The lighthouse is located in Cape Tahkuna which is the northernmost tip of Hiiumaa island. It was erected in 1875 to warn nearby ships of the closeness of land and the dangerously shallow waters. The lighthouse was designed by British Alexander Gordon. It was bought from the world exhibition of Paris in 1871 by the then Russian tzar. It’s actually made of cast iron and the parts were shipped from Paris. They say that the same company that was commissioned to make the Eiffel Tower was used, so you could say the two are cousins!
When the lighthouse was built, I understood that there were no stairs! Things and people were hoisted up by a special “lift”.
The lighthouse can be seen 33 km away. It’s the tallest lighthouse in Estonia at 42,6 meters high. There’s an interesting story to be told here (I am sure there are many, as Estonian history is pretty eventful). Soviet military history claims that the Red Army had a vicious battle the Germans at the base of the lighthouse during WW II. The last Soviet man standing rushed to the top of the lighthouse and fired away at the Germans when simultaneously flinging himself down from the heights. Believe it if you may.
The tip of the cape as seen from above.
I love looking down from lighthouses.
Someone has a great looking garden with salads and other produce.

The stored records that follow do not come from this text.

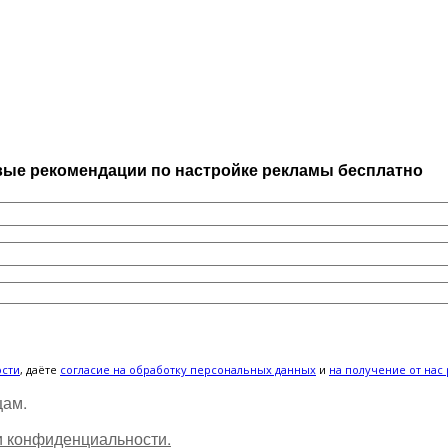
ИЖАЙШЕЕ ВРЕМЯ:
рвые рекомендации по настройке рекламы бесплатно
ости
, даёте
cогласие на обработку персональных данных
и
на получение от нас
цам.
и конфиденциальности.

If you feel like having a snack, there’s a small cafe at the base of the lighthouse.
Before going to see the other sight nearby, you might want to take a look at the old lantern room lying around on the yard.
It’s very beautiful in Hiiumaa. I was so happy to be able to wear my shorts as it was quite a warm day.

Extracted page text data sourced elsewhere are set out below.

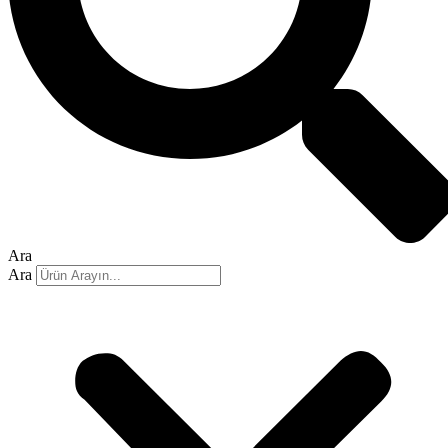
Ara
Ara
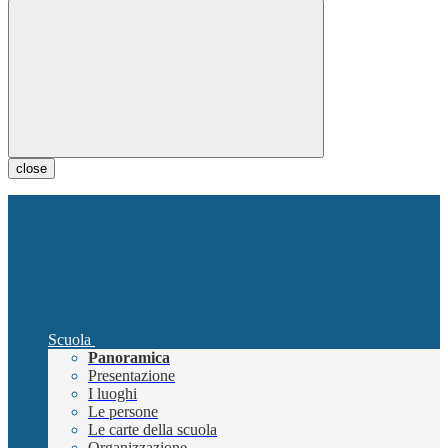
close
Scuola
Panoramica
Presentazione
I luoghi
Le persone
Le carte della scuola
Organizzazione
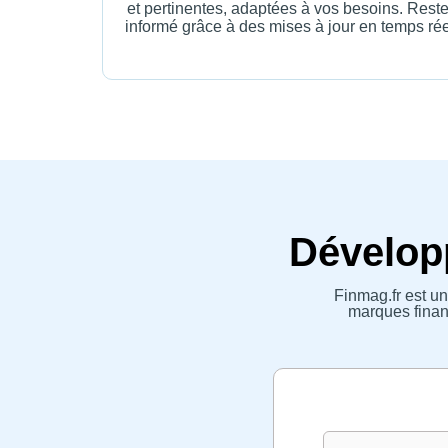
et pertinentes, adaptées à vos besoins. Rest
informé grâce à des mises à jour en temps rée
Développ
Finmag.fr est un
marques financ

A bit further on, by the shoreline, you can find a memorial to the victims who perished in the Estonia ferry tragedy on the Baltic Sea. Over 800 people lost their lives on a September night in 1994 when the ferry sunk in a matter of minutes.

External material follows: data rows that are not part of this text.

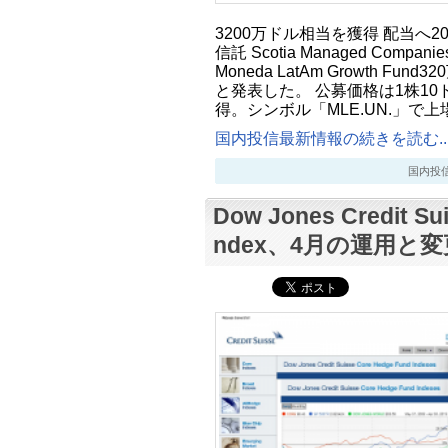
3200万ドル相当を獲得 配当へ20
信託 Scotia Managed Companies 
Moneda LatAm Growth Fu
と発表した。 公募価格は1株10
得。シンボル「MLE.UN.」で
国内投信最新情報の続きを読む..
国内投信最新
Dow Jones Credit Su
ndex、4月の運用と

The memorial is 12 meters high and there’s a bell. The structure is actually crooked which doesn’t show in my photos. It is to remind you of the last moments of the ferry which were horriffic.
The bell is quite unusual. There are faces of children facing North, South, East and West. it only rings when the wind blows with the same force and in the same direction as the night when the Estonia went down. There are many memorials to the Estonia in the country but this one is especially dedicated to the children who lost their lives – no-one under 12 survived.
A touching visit indeed. If you are interested in doing some reading on what exactly happened, you can take a look on Wikipedia for the account.